* **WORK REQUIRED**
Draw out every line with the word "Marta" from the listing below.

* **PROVIDED MATERIAL**
────────────────────────────────────────

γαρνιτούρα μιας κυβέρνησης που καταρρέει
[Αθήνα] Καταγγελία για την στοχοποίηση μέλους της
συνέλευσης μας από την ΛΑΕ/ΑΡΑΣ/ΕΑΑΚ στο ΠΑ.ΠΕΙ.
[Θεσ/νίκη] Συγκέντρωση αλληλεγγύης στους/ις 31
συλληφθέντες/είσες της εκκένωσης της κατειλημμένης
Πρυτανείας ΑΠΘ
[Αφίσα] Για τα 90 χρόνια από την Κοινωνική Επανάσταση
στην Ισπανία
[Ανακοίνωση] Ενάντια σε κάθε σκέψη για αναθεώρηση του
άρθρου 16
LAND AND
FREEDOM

────────────────────────────────────────

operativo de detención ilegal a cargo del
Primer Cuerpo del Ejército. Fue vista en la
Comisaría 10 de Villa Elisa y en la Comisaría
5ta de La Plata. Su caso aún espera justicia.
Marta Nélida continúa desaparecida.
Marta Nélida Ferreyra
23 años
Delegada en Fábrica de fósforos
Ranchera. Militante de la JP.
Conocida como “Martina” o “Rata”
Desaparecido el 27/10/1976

────────────────────────────────────────

* **ANSWER TO THE PROBLEM**
Marta Nélida continúa desaparecida.
Marta Nélida Ferreyra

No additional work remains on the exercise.